Extracted material |
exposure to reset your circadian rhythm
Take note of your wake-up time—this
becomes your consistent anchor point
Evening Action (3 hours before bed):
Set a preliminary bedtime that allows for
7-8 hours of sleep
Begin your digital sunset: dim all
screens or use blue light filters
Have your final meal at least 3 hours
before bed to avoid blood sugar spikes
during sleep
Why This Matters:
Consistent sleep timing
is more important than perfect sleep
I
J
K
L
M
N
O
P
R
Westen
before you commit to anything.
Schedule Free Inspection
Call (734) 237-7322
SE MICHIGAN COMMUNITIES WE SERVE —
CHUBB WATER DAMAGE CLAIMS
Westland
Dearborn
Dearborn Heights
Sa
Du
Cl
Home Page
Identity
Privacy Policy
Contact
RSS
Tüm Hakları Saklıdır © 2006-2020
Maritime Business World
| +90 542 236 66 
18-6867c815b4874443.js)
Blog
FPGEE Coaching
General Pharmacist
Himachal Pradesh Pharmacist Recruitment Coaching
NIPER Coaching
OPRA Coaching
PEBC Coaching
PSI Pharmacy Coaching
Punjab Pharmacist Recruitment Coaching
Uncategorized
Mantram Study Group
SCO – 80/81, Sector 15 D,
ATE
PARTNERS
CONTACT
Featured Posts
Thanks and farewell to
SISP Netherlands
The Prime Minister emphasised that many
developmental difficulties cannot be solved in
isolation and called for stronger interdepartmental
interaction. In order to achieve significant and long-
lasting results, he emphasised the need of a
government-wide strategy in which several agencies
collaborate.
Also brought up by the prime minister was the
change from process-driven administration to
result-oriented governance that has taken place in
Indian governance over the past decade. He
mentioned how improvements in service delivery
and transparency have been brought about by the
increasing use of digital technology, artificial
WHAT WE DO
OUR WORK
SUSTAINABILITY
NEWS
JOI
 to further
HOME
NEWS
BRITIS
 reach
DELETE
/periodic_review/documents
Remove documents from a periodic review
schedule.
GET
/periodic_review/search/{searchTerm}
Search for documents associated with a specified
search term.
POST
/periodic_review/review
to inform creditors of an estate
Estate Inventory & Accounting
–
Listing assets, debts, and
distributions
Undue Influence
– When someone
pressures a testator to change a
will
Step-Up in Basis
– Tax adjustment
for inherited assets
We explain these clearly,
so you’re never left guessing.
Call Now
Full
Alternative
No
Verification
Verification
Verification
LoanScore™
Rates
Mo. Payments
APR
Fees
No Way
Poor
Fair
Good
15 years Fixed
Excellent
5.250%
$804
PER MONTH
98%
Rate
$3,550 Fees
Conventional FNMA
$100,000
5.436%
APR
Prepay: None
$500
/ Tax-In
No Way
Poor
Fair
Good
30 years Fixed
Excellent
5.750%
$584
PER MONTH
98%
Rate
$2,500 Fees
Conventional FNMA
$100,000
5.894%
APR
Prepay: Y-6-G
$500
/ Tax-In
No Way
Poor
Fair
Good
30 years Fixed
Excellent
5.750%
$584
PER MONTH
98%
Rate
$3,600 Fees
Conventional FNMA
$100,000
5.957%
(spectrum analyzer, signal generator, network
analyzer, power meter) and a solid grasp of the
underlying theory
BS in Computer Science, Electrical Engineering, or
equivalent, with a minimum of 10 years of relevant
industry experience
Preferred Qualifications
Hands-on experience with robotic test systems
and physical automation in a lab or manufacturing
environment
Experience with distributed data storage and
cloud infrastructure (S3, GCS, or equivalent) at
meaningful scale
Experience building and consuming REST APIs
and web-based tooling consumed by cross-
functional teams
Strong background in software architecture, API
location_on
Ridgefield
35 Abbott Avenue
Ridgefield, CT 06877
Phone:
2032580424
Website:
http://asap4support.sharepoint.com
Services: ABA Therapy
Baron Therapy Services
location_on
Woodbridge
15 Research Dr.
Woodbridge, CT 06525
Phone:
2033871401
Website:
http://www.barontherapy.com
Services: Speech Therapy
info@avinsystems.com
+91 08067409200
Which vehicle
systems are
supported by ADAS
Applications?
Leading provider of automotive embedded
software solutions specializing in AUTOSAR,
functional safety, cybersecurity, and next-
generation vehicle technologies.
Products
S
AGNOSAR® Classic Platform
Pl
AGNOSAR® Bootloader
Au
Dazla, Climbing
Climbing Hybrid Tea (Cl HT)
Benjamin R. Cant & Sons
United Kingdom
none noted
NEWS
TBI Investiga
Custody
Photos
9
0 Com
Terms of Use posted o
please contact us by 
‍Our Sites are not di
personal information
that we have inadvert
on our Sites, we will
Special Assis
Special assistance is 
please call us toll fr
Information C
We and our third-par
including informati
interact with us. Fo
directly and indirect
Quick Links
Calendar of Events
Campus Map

Assignment | For the material above, reproduce exactly the lines from the line with "Services: ABA Therapy" to the line with "Applications?", inclusive, and exclude all others.

Solved exercise |
Services: ABA Therapy
Baron Therapy Services
location_on
Woodbridge
15 Research Dr.
Woodbridge, CT 06525
Phone:
2033871401
Website:
http://www.barontherapy.com
Services: Speech Therapy
info@avinsystems.com
+91 08067409200
Which vehicle
systems are
supported by ADAS
Applications?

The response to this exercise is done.